Kim Barnes is looking past her chemo to the end of her treatment, when she wins the war over her cancer.
"Rather than viewing chemo as my enemy, I had to change my strategy and see chemo as my battle buddy," she said.
The Air Force veteran said it took her two bouts of breast cancer to see that. She was first diagnosed in 2011 as she was heading off to Afghanistan.
"It was during the checkup for deployment that we found that I had breast cancer in my right breast," Barnes said.
After a lumpectomy and radiation, nearly three years to the date, her breast cancer was back. It was aggressive just like the first time, but in her left breast.
"I could feel it this time, last time we didn't even know it was there," she said. "I thought i could take it on. I'm a trooper I survived it before with the help of God. I felt I done it before and I could do this again with his help."

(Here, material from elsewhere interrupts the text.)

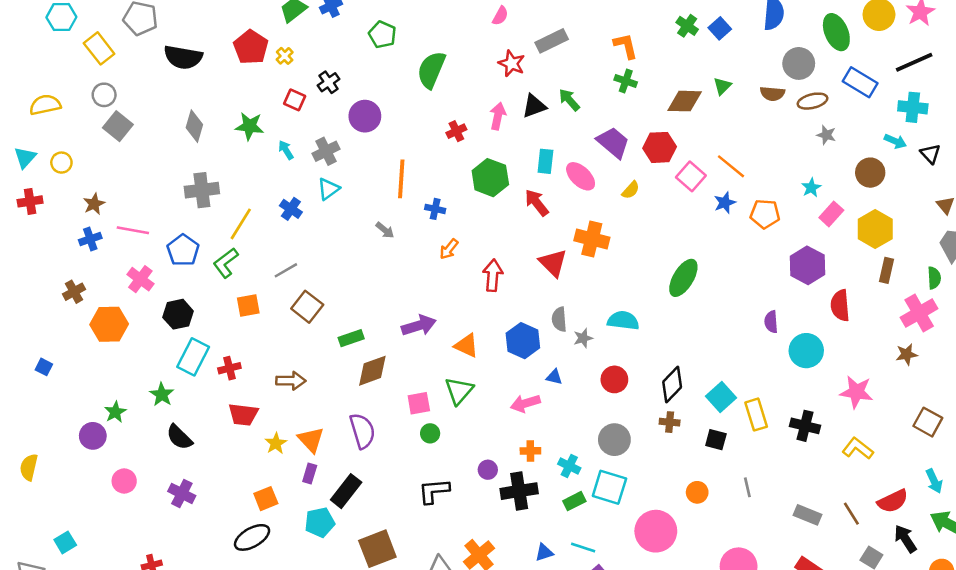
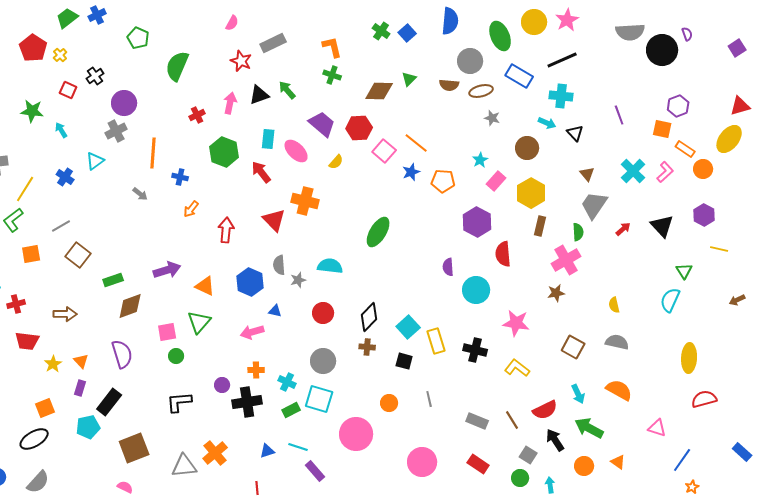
gray cross: (326, 151) -> (116, 131), moved
orange triangle: (311, 440) -> (81, 361), size x0.7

With her same medical team at the MedStar Health Cancer Center in Bel Air, her Oocologist Dr. Shweta Kurian this warrior readied her mind, body and spirit.
"It's really important when you're going through chemo to get rid of any negativity. You really don't want to approach chemo at all with any dark negative thought or mistrustful thoughts. Everything in you says I feel awful. I don't even feel like myself. I want to let go, don't. Fight. You can do this. When I felt like I couldn't go on, I'd get up and walk, to the mailbox, to the end of the driveway. Fight, that's my message," Barnes said.
Dr. Shweta Kurian says that's exactly where you want your mind to be.
"It's about the strength of your mind," she said. "Where you have seen different circumstances,and you have seen that you have come out victorious that has helped her say yes, it's a problem, I have to deal with this and I will be able to deal with it and come out victorious."
After her chemo Barnes will get a double mastectomy, radiation and be done with cancer.
"My color is coming back, awesome it should get better," she said.
For others headed to war with cancer she warns early detection is like an early warning.
"Cancer is not gonna go away because you are afraid," Barnes said. "You have to stand up and you have to face it and fight it."